There is a certain subset of surfers that have a love/hate relationship with surf leashes. You may see a bumper sticker like this one next time you pull into your local beach parking lot:
Why? Because the leash can create a false sense of security. If you are always within 6 feet of your board the risk of drowning obviously goes way down. But it also can create an environment where surfers that do not have the ability to surf in bigger conditions get into trouble. Talk to any hardcore surfer and they have saved at least a couple of novice surfers from some bad situations (my count is at least 5). If the leash was never invented, would so many people really be in the water when they shouldn’t be? For those that rely on the leash thinking that they have avoided one risk may be opening themselves up to another. Yes, you are attached to your board but you can snap your leash, get caught in a rip current, or fall and hit another surfer.
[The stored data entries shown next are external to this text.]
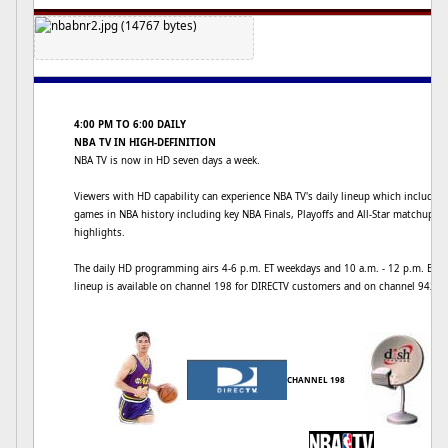
4:00 PM TO 6:00 DAILY
NBA TV IN HIGH-DEFINITION
NBA TV is now in HD seven days a week.
Viewers with HD capability can experience NBA TV's daily lineup which includes
games in NBA history including key NBA Finals, Playoffs and All-Star matchups
highlights.
The daily HD programming airs 4-6 p.m. ET weekdays and 10 a.m. - 12 p.m. ET o
lineup is available on channel 198 for DIRECTV customers and on channel 9425
CHANNEL 198
CH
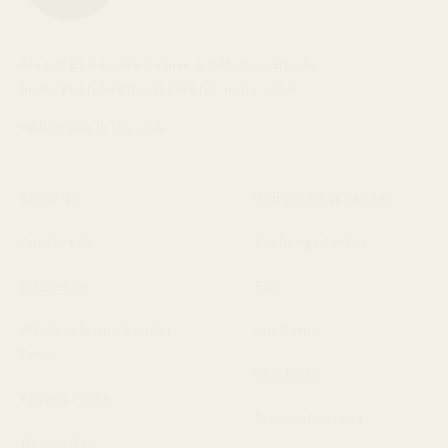
We are Baleen. We believe quality, handmade
jewelry can be affordable and responsible.
Handmade in the USA.
About Us
Shipping/Exchanges
Contact Us
Exchange Portal
Wholesale
FAQ
Wholesale Quick Order
Gift Cards
Form
Stockists
Privacy Policy
Terms of Service
Newsletter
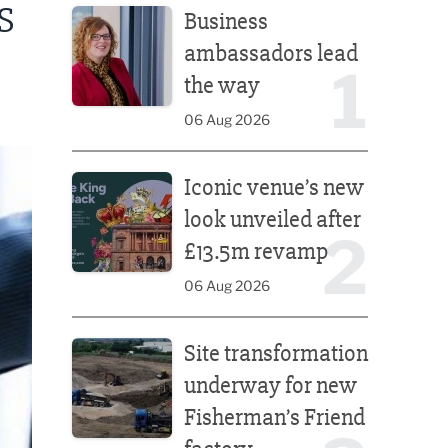
S
Business
ambassadors lead
1
the way
06 Aug 2026
Iconic venue’s new look unveiled after £13.5m rev
Iconic venue’s new
look unveiled after
2
£13.5m revamp
06 Aug 2026
Site transformation underway for new Fisherman’s 
Site transformation
underway for new
Fisherman’s Friend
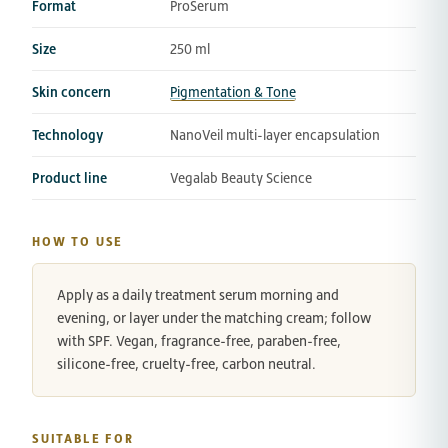
Format
ProSerum
Size
250 ml
Skin concern
Pigmentation & Tone
Technology
NanoVeil multi-layer encapsulation
Product line
Vegalab Beauty Science
HOW TO USE
Apply as a daily treatment serum morning and
evening, or layer under the matching cream; follow
with SPF. Vegan, fragrance-free, paraben-free,
silicone-free, cruelty-free, carbon neutral.
SUITABLE FOR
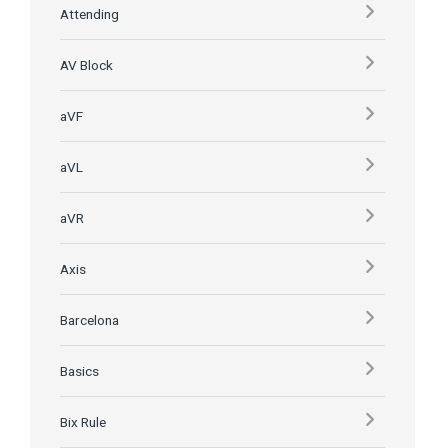
Attending
AV Block
aVF
aVL
aVR
Axis
Barcelona
Basics
Bix Rule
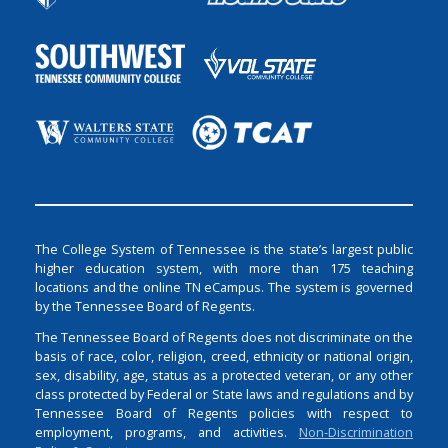
The College System of Tennessee is the state’s largest public
higher education system, with more than 175 teaching
locations and the online TN eCampus. The system is governed
by the Tennessee Board of Regents.
The Tennessee Board of Regents does not discriminate on the
basis of race, color, religion, creed, ethnicity or national origin,
sex, disability, age, status as a protected veteran, or any other
class protected by Federal or State laws and regulations and by
Tennessee Board of Regents policies with respect to
employment, programs, and activities.
Non-Discrimination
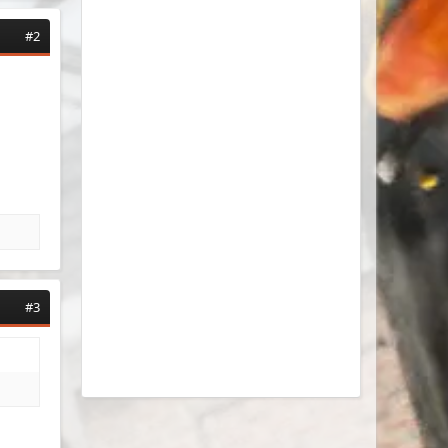
#2
#3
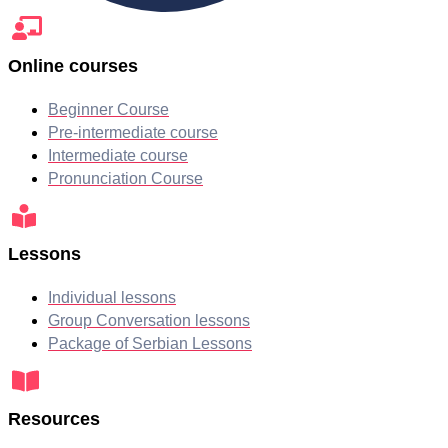
Online courses
Beginner Course
Pre-intermediate course
Intermediate course
Pronunciation Course
Lessons
Individual lessons
Group Conversation lessons
Package of Serbian Lessons
Resources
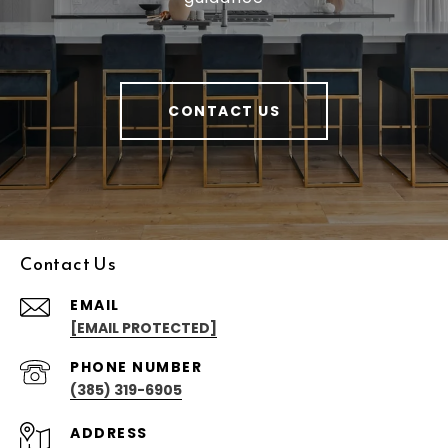
CONTACT US
Contact Us
EMAIL
[EMAIL PROTECTED]
PHONE NUMBER
(385) 319-6905
ADDRESS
*This is what it felt like at Swami’s last weekend
For most investors, risk means trying to avoid big downturns in the market in order to protect what you’ve already saved. Unfortunatley in the name of risk avoidance, too many investors get sold a bill of goods by life insurance salesmen (posing as advisors) that promise “guaranteed income” and “downside protection” in products like variable annuities. It sounds great right? Who doesn’t want all of the upside with none of the downside?
The problem is that most of these products are expensive, complicated, and not in the best interest of the majority of the people they are being sold to. Over the weekend, Barron’s profiled 2 advisors who work with teachers who are unfortunately preyed upon by these salesmen and the stories are unbelieveable:
“He couldn’t believe what he saw. Many of his fellow teachers were in high-cost annuities, lured by tax-deferred growth and a lifetime stream of income. It made no sense—savers don’t need income; they need growth. And they don’t need tax-deferred products, since their retirement plans were already tax shelters. For these unnecessary “features,” the annuities imposed high sales charges on every paycheck withdrawal. And a 2% annual management fee. And large surrender fees of, say, 7%.”
So if you should avoid these kinds of products in your retirement plan, how should you feel about taking risk in the stock market? What else can you do to protect yourself from all of the market volatility?
Watch this video. It explains the reasons why you have to take risk to reach your long term goals, why the 2008 crisis still haunts our behavior, and why the retirement landscape is so much different today than it used to be.
Great stuff. I love the comment about the older you thanking the current you for taking the right amount of risk today. I’d encourage you to get a financial plan done if you haven’t done one already. It’s a great way to quantify why you are investing in the first place. We do this, as well as a number of free online sites.
Now if you’ll excuse me, I need to go to the Ding King and get my board fixed.